WORK REQUIRED ▸ From the data that follows, report the number of lines including "xuất", and only that number.

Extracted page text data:
[Start of Attachment]

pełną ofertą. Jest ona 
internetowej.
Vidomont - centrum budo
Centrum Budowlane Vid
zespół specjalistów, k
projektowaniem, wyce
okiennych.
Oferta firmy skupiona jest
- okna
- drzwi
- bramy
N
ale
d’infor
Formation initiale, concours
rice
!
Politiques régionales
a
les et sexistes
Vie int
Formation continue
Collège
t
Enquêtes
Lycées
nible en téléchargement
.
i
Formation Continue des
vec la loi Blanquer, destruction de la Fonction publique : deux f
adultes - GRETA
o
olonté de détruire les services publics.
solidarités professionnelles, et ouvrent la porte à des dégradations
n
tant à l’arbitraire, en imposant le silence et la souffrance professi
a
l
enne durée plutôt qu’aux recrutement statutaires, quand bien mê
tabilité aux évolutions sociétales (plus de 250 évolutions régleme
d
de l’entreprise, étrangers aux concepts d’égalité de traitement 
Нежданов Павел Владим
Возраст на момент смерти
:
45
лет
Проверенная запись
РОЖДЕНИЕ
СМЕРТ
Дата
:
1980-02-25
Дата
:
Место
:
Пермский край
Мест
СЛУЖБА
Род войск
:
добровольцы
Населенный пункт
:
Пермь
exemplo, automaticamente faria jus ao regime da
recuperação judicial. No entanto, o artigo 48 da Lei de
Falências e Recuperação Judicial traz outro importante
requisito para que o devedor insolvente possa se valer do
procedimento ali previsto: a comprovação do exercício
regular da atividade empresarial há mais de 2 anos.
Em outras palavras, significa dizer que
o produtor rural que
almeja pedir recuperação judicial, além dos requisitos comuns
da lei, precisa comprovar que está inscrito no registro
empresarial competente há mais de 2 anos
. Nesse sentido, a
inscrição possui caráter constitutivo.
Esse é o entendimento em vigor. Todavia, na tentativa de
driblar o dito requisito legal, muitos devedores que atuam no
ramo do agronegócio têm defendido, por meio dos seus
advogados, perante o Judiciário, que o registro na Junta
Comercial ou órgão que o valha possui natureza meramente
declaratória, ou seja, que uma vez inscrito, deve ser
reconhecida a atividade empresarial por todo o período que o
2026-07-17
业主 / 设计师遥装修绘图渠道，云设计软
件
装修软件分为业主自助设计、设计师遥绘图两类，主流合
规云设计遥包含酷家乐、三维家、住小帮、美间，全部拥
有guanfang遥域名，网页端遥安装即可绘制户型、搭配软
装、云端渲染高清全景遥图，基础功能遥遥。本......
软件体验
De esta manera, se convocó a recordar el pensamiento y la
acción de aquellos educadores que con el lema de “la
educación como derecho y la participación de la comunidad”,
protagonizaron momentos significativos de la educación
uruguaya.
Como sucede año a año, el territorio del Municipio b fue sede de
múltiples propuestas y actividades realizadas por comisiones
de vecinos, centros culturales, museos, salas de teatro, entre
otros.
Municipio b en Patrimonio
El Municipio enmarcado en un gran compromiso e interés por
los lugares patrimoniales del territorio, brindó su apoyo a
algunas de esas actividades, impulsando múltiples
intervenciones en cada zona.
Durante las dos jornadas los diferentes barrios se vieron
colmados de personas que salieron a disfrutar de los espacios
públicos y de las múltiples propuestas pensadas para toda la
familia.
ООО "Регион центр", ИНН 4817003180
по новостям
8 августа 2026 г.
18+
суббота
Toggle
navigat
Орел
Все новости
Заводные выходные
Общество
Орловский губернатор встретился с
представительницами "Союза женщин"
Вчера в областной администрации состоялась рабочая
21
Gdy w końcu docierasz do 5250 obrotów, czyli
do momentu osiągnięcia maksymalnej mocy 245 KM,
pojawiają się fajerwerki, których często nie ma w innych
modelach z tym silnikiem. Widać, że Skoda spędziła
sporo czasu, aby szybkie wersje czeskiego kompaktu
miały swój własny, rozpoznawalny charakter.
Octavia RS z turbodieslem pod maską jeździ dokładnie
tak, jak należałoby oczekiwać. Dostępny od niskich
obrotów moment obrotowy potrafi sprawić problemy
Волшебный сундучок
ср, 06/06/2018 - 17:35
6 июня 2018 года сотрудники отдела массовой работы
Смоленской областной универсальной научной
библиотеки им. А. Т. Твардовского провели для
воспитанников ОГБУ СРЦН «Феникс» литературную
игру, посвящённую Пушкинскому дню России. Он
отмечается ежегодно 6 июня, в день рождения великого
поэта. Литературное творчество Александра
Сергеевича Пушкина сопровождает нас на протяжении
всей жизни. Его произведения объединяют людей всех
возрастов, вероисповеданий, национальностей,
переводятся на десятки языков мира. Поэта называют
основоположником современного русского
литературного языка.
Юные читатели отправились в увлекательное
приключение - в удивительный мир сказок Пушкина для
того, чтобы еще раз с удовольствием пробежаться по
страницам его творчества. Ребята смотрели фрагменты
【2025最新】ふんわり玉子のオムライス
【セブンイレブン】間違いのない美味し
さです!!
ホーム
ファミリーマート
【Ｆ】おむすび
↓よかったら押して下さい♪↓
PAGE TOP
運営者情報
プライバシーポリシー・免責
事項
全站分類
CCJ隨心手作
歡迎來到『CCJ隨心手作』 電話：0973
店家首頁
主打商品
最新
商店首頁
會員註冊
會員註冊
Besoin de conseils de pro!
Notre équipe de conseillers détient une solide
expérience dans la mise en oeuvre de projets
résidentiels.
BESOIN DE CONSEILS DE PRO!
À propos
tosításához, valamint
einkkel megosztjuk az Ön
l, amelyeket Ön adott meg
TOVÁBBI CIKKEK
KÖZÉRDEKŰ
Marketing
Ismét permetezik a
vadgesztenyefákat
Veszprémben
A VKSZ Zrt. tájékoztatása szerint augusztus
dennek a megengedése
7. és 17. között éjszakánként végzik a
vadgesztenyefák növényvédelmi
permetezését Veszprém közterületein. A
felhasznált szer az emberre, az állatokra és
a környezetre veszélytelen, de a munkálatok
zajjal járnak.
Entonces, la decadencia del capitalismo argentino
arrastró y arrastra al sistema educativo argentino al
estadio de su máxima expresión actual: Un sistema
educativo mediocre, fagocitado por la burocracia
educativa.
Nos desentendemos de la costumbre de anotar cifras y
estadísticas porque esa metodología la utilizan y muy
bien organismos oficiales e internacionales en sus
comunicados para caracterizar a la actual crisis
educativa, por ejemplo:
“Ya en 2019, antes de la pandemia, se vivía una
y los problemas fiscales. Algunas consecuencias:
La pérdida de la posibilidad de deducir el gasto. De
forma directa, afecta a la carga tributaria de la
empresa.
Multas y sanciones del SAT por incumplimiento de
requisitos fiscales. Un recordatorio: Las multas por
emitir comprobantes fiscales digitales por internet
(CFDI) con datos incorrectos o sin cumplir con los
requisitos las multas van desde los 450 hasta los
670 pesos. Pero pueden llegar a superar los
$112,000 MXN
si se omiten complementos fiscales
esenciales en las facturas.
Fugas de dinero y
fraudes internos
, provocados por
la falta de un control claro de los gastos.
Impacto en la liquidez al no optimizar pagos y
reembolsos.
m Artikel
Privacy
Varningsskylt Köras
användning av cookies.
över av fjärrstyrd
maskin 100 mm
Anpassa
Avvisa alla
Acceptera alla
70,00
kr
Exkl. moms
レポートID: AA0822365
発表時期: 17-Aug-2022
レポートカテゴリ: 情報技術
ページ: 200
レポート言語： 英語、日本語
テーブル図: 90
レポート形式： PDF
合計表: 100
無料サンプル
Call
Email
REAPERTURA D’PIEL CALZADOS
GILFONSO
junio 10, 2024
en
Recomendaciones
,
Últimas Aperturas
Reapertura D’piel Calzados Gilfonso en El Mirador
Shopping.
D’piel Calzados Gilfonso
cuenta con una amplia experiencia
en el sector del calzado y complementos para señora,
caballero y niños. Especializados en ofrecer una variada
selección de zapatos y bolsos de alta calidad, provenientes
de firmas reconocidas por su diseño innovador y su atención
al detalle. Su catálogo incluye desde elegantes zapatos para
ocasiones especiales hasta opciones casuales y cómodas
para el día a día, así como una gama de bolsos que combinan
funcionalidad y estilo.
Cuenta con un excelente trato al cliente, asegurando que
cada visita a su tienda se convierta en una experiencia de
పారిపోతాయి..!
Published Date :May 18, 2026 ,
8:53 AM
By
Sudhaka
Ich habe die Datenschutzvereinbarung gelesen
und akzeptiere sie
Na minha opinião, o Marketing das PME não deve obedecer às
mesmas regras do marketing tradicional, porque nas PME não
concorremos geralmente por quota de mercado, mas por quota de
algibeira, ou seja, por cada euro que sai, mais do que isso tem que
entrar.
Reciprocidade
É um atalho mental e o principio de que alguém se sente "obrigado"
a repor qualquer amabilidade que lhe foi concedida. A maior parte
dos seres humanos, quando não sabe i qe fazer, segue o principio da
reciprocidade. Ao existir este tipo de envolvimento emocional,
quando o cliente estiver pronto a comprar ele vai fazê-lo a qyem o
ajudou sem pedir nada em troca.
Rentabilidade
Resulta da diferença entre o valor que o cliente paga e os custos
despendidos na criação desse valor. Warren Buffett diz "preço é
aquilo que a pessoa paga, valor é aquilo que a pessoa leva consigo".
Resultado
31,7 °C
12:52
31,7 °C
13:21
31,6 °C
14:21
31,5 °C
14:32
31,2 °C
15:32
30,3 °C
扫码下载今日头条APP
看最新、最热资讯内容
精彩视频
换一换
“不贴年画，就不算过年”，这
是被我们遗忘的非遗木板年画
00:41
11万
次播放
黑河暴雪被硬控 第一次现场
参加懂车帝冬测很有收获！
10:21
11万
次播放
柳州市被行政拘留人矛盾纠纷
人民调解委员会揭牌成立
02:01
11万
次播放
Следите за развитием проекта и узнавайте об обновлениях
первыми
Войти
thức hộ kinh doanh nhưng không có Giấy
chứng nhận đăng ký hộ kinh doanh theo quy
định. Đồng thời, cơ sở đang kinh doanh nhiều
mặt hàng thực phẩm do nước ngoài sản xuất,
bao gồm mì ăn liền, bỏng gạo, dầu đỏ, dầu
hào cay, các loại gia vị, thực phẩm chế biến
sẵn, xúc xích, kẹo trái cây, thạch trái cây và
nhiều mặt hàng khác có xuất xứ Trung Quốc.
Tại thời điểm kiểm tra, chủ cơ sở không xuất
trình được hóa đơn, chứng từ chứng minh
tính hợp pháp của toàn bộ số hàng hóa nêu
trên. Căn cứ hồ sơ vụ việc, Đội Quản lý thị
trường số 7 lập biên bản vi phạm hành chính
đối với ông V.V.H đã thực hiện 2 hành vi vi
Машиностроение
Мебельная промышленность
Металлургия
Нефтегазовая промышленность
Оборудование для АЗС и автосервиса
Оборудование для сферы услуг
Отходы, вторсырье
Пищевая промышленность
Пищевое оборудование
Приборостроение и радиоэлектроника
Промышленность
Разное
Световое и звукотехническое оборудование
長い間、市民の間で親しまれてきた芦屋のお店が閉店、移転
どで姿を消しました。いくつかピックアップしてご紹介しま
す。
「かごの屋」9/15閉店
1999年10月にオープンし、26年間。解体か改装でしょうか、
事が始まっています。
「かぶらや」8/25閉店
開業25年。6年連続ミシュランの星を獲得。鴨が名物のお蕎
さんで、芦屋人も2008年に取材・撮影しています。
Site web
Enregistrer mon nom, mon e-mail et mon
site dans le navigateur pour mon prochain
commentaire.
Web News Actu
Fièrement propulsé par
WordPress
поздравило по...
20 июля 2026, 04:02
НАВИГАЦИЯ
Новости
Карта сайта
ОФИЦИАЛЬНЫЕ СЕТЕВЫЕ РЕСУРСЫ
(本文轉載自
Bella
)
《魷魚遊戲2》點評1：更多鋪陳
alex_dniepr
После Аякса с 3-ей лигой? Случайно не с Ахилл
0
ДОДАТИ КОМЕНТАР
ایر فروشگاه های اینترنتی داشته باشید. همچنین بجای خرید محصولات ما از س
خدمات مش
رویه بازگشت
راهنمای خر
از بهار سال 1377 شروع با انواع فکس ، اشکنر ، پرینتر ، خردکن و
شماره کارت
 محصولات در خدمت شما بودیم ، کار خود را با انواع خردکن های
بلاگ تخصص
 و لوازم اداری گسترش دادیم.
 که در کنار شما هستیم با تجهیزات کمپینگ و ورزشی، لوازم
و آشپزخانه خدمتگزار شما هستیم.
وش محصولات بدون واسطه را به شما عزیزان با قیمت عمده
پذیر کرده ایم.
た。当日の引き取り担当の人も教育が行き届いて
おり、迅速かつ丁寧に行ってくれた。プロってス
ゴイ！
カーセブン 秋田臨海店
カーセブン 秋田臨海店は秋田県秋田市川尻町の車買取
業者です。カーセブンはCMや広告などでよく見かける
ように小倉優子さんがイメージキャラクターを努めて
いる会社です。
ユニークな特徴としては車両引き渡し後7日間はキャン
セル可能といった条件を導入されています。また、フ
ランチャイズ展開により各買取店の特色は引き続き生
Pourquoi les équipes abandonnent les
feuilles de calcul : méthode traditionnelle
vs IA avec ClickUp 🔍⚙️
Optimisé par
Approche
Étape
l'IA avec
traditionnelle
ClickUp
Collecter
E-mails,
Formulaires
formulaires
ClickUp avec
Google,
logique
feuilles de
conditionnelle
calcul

[End of Attachment]

SOLUTION ▸ 3